With a need to promote interoperability and greater connectivity among different health professions, EHR systems are changing and so are requirements from insurance companies, Medicare, Medicaid and other programs. While these changes have been a source of significant frustration for some practices, the increased data collection that results is actually an opportunity for doctors to advance chiropractic care.
Simply put, robust data collection demonstrates the effectiveness of treatment and advances evidence-based care. Every scientific endeavor applies a healthy dose of skepticism, and data collection advances chiropractic knowledge while also demonstrating what a lot of patients and doctors already know from experience.
What does chiropractic data look like? It comes in many forms, but here are some of the main categories:
Performance Metrics:
- Business Health—How financially healthy your business is.
- Patient Care and Retention—Data about when patient treatment begins and ends, how well patients are retained with your clinic, and other information.

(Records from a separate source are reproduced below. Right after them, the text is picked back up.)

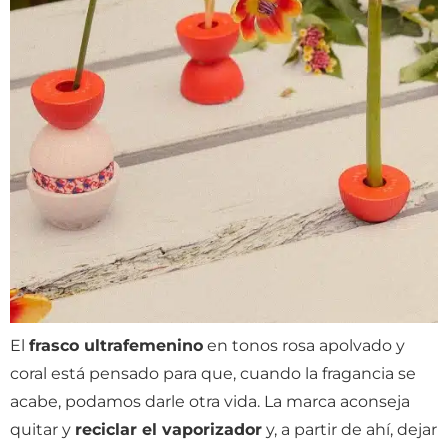
El
frasco ultrafemenino
en tonos rosa apolvado y
coral está pensado para que, cuando la fragancia se
acabe, podamos darle otra vida. La marca aconseja
quitar y
reciclar el vaporizador
y, a partir de ahí, dejar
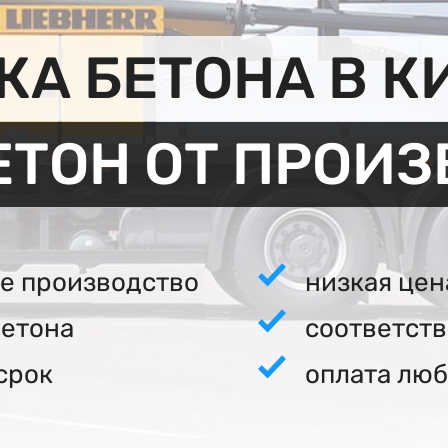
А БЕТОНА В 
ЕТОН ОТ ПРОИ
е производство
низкая цен
бетона
соответст
срок
оплата люб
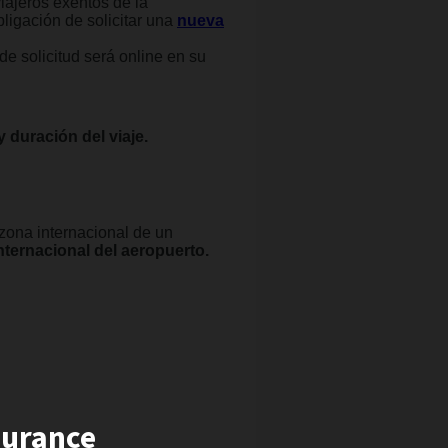
 viajeros exentos de la
ligación de solicitar una
nueva
e solicitud será online en su
 duración del viaje.
zona internacional de un
internacional del aeropuerto.
surance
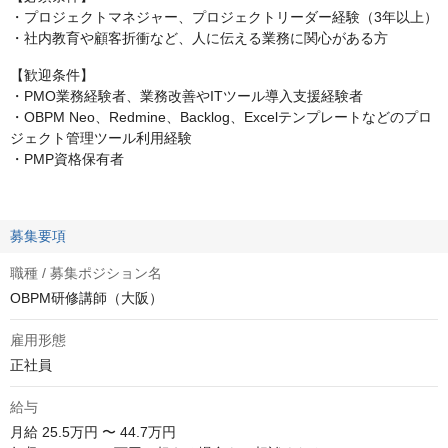
・プロジェクトマネジャー、プロジェクトリーダー経験（3年以上）
・社内教育や顧客折衝など、人に伝える業務に関心がある方
【歓迎条件】
・PMO業務経験者、業務改善やITツール導入支援経験者
・OBPM Neo、Redmine、Backlog、Excelテンプレートなどのプロ
ジェクト管理ツール利用経験
・PMP資格保有者
募集要項
職種 / 募集ポジション名
OBPM研修講師（大阪）
雇用形態
正社員
給与
月給
25.5万円 〜 44.7万円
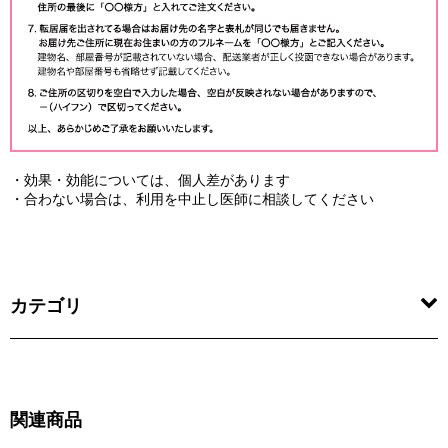
・効果・効能については、個人差があります
・合わない場合は、利用を中止し医師に相談してください
カテゴリ
関連商品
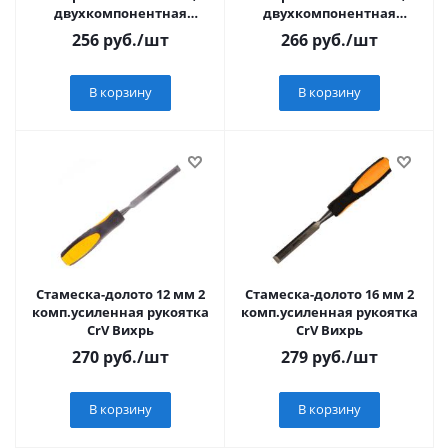
двухкомпонентная
двухкомпонентная
обрезин. ручка "MATRIX"
обрезин. ручка "MATRIX"
256
руб.
/шт
266
руб.
/шт
В корзину
В корзину
Стамеска-долото 12 мм 2
Стамеска-долото 16 мм 2
комп.усиленная рукоятка
комп.усиленная рукоятка
CrV Вихрь
CrV Вихрь
270
руб.
/шт
279
руб.
/шт
В корзину
В корзину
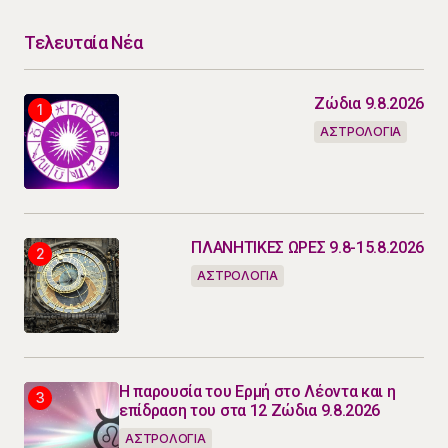
Τελευταία Νέα
Ζώδια 9.8.2026
ΑΣΤΡΟΛΟΓΙΑ
ΠΛΑΝΗΤΙΚΕΣ ΩΡΕΣ 9.8-15.8.2026
ΑΣΤΡΟΛΟΓΙΑ
Η παρουσία του Ερμή στο Λέοντα και η
επίδραση του στα 12 Ζώδια 9.8.2026
ΑΣΤΡΟΛΟΓΙΑ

- Payment Efficiency—How often you are paid, if payments are on time and other payment metrics.
Clinical Data:
- Patient Satisfaction—Various metrics, indices and measures of how satisfied patients are with their care.
- Reimbursement Values—Financial reimbursement for care provided.
- Treatment Outcomes—Changes in patient health in response to treatment.
- Wellness Journey Data—Over time, the experiences patients have and the health metrics they generate that show their health journey within your clinic.
Other types of data may also be relevant, depending on the practice.
Data’s importance
Decisions about what types of healthcare treatments are working are often made based on the volume of data collected from patient visits. Depending on which patients are receiving the best care outcomes, investment in research and patient care reimbursement is allocated. Data is a very important, determining factor in future healthcare industry decision-making. As such, it is vital for this data to be available in the first place.
Many visits, in fact, are never even seen from a data perspective because of the popularity of all-cash chiropractic care.
Missing data
Accurate, complete data can help people see the benefits of chiropractic care in general and of specific treatment strategies. It is really important to keep collecting data and to make sure that data is complete and accurately reflects what is happening in your clinic.
In fact, a lot of data is being missed entirely at some practices right now. We know Medicare requires a certain amount of data collection, but with all-cash, self-paying patients there is often very little data collected and reported. Even when this data is available, it often stays with the clinic.
According to ChiroTouch, 57 percent of chiropractic appointments are paid for in cash and run the risk of not showing up in data collections. Because patients paying for their own appointments out-of-pocket are often very motivated to receive care, many of them may be seeing great outcomes in their health. It would be terrible if the chiropractic profession missed out on this information. Right now, 3 percent of appointments are billed to Medicare and another 43 percent are billed to private payers. So, not all of chiropractic’s data is necessarily seen by a public or private payer.
What clinics can do
This is why interoperability in EHR is so desperately important. Right now, there are quite a few EHR vendors out there that either already do support interoperability in their software solutions or are working towards that goal. As healthcare data becomes more portable and can follow patients around through the different clinics and types of healthcare they seek, we should begin seeing more interconnectedness in the healthcare system and start seeing greater recognition of the role of chiropractic care.
If you want to help improve patient care through your use of data, learning more about how data collection works and is used can be helpful. Your EHR vendor may have more suggestions and resources to help you, too. It is a worthwhile contribution to healthcare and may help your patients in the long run.